In September of this year, Liu officially announced that she had not renewed her contract with S.M. Entertainment and became the first member of f(x) to begin a solo career. She’d already released a couple of stray singles after signing with Steel Wool Entertainment in 2018, but transitioning into a full-time solo artist marked a definite, promising rebirth. It’s almost as though she’s returning to the exact moment when she lost the chance to explore who she was, just to correct it.
“I’m ready to have fun now,” she says. Liu still remembers f(x) fondly, but she now realizes that none of the money or fame it granted satisfied her, never made her any happier. “I’m going to escape rooms now. I’m geeking out with my friends on anime. I’m playing video games. Work can become just work, and I’m trying to learn how to have fun with it.”
This isn’t hard to believe. It’s right there in the music, which seems buoyed by the spirit of someone who has not yet decided where or how to set up camp. If you listen to Liu’s latest three songs, for example — “Ready For The Ride,” a smouldering slow jam; “Numb,” a sparse piano ballad; and “Curiosity,” a mellow, radio-friendly dance tune — you’ll hear the ambient noise of someone fiddling intently with a pile of puzzle pieces, as though trying every possible combination to figure out which works best.
“I think that, after being in a certain type of system for so long, human nature is to do something different — hopefully,” Liu says. “I know now that I don’t have to kill myself over being perfect anymore. I don’t think I fit the criteria of a K-pop idol as of now, but it’s always going to be a part of me.”

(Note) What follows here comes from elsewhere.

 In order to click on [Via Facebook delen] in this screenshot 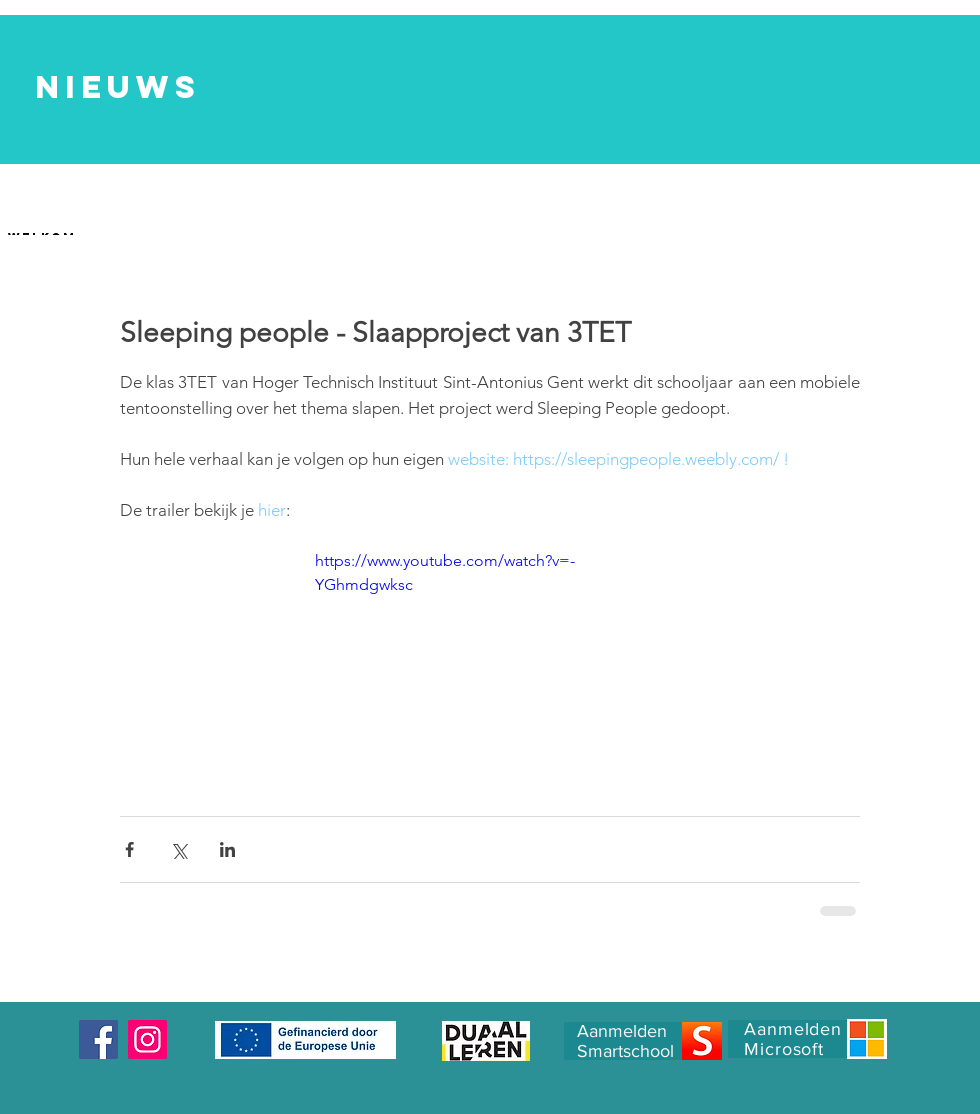, I will do `click(129, 849)`.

That doesn’t mean she’s shedding all of her K-pop inclinations. In her music videos, Liu is still drawn to elaborate, precise choreography. Her EP, X, has accompanying music videos for all six songs. Liu is also preparing to embark on a major 2020 U.S. tour, one that will take her to 24 cities and become the longest North American tour any K-pop artist has ever done.
I ask, already anticipating the answer, whether this moment feels more like home to her. “Yes,” she replies, eagerly, then describes what seems like a return to the locus of what governs her devotion to music: how it connects people in varying degrees of intimacy; how it illuminates inner truths, like a hyperactive firefly in a dark cavern; how it forces a position of honesty and vulnerability, all off of “a bunch of sounds.”

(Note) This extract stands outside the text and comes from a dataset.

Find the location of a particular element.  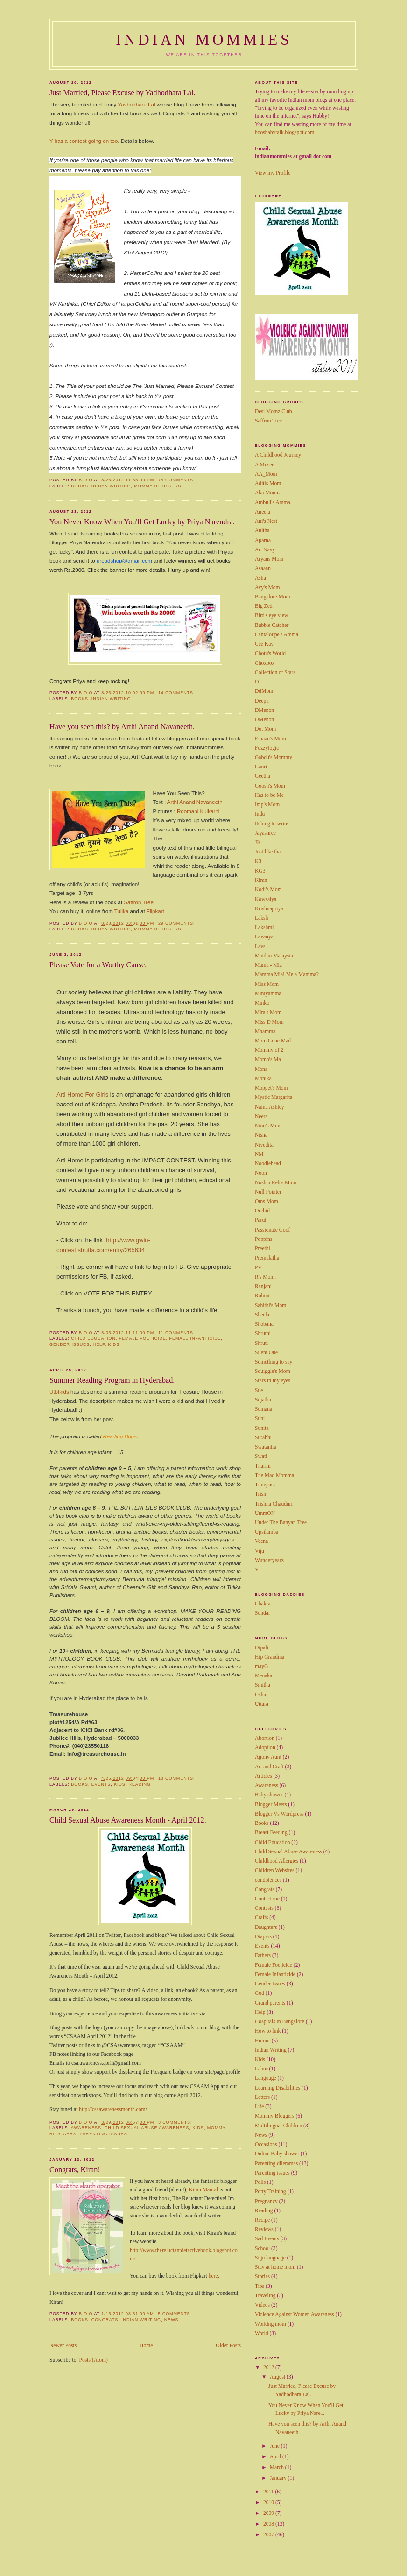

Roomani Kulkarni is located at coordinates (198, 811).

“Everyone that I’m working now with has really allowed me to be more vulnerable and open up, and has taught me that it’s okay to express my emotions,” Liu says. I mean to ask what the alternative is, but then she compares her manager to her dad, and before I can chalk it up to a Freudian slip — like when you accidentally call your third grade homeroom teacher “Mom” — she starts to say he isn’t unlike “a big brother, or maybe an uncle,” then describes her team as an extension of herself: a sort of intimate, surrogate familial unit.

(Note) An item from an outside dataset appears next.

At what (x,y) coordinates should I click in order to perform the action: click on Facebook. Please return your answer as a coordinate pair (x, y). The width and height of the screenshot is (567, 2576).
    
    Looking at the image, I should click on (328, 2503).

It’s this sense of closeness and grounding, perhaps, that is helping Liu to come into her own — to relinquish her desire for control and to trust that her instincts will catch her. It will be a long process, as all births are. “I don’t want to be afraid anymore,” she says. “Even with making mistakes.” Later, I make note of how many times she has used the word “mistake” over the last 40 minutes of our conversation. I write it down: eight times. “Perfect” comes up six. Nature, it would seem, is the most difficult trap to elude.